Summer school literacy programme stops pupils slipping back

Pupils who went to summer school had improved their literacy performance at the end of the summer. This randomised trial, from Early Childhood Research Quarterly, examined the effects of a summer literacy programme on struggling readers in the US where summer holidays are longer.

Overall, pupils who didn’t attend summer school showed mean declines in the reading of nonsense words (a standard test of fluency) of approximately five words per minute over the summer. Children who attended summer school at the end of Kindergarten (Year 1) had a fluency gain of approximately 12 words-per-minute. Pupils at the end of Grade 1 (Year 2) had a fluency gain of 7.5 words per minute.

The findings are generally consistent with previous studies of summer school effects and the summer learning outcomes of children, and suggest that summer school can be a useful strategy to support learning over the summer months.

Source: Summer school effects in a randomized field trial (2012), Early Childhood Research Quarterly 28(1)

An integrated approach to science and literacy

This research article from the Journal of Research in Science Teaching investigates the effectiveness of an integrated science and literacy approach at primary school level. Teachers in 94 fourth-grade (Year 5) classrooms in one US Southern state participated.

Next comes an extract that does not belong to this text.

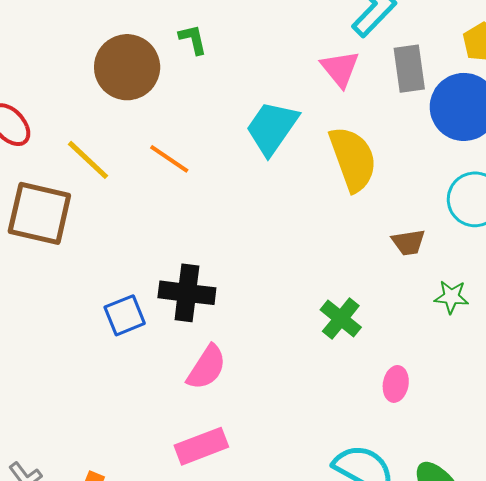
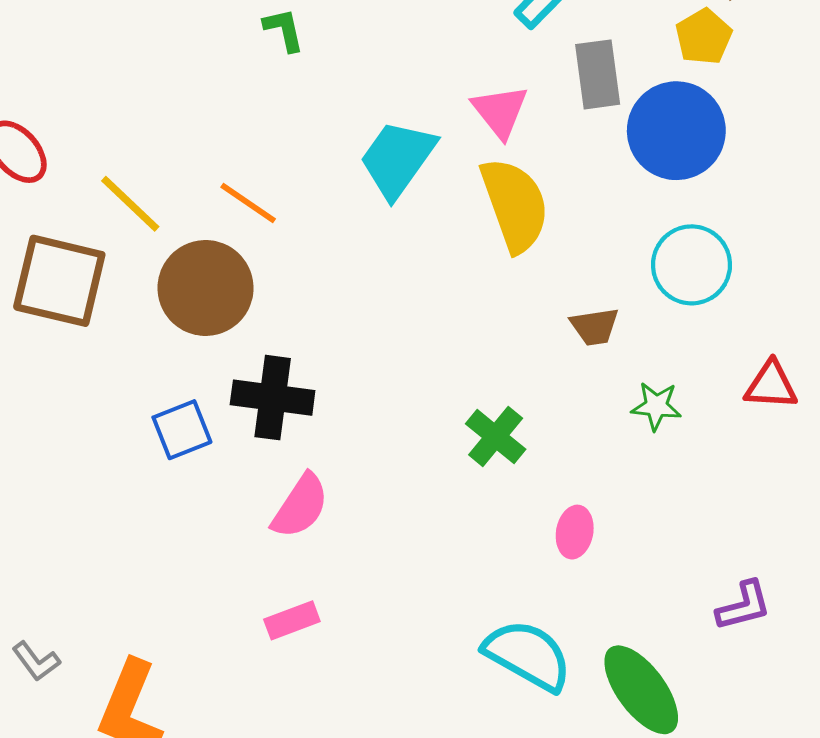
brown circle: (127, 67) -> (206, 288), moved
pink triangle: (340, 69) -> (500, 111), moved
pink rectangle: (201, 446) -> (292, 620), size x0.7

Half of the teachers in the study taught an integrated science and literacy unit on light and energy, which was designed using a curriculum model that engages pupils in reading text, writing notes and reports, conducting first-hand investigations, and frequently discussing key concepts and processes to acquire inquiry skills and knowledge about science concepts. The other half of the teachers taught a content-comparable science-only unit on light and energy and provided their regular literacy instruction.

Results of the study showed that pupils in the integrated science and literacy group made significantly greater improvement in science understanding, science vocabulary, and science writing. Pupils in both groups made comparable improvements in science reading.

Source: The impact of an integrated approach to science and literacy in elementary school classrooms (2012), Journal of Research in Science Teaching, 49(5)

Educational television can support early literacy

This study from Early Childhood Research Quarterly tested whether a literacy curriculum supplement integrated with media can improve literacy outcomes for young children. The curriculum supplement incorporated video clips from programmes such as Sesame Street as well as online games, hands-on activities and professional development.

Findings showed that the supplement had positive impacts on children’s ability to recognise letters, sounds of letters and initial sounds of words, and children’s concepts of story and print.

Source: Supplementing literacy instruction with a media-rich intervention: Results of a randomized controlled trial (2012), Early Childhood Research Quarterly,27(1)

Family literacy programmes should help children and parents

A new study has found that children living in poverty and whose mothers have no educational qualifications do less well in language, literacy and social development than their peers. Frequent home learning alone does not compensate for this disadvantage.

It suggests that family literacy programmes should have a wider remit in terms of supporting families (for example, encouraging parents to take part in educational activities themselves) rather than solely focusing on supporting parents to give specific literacy or numeracy skills to their children.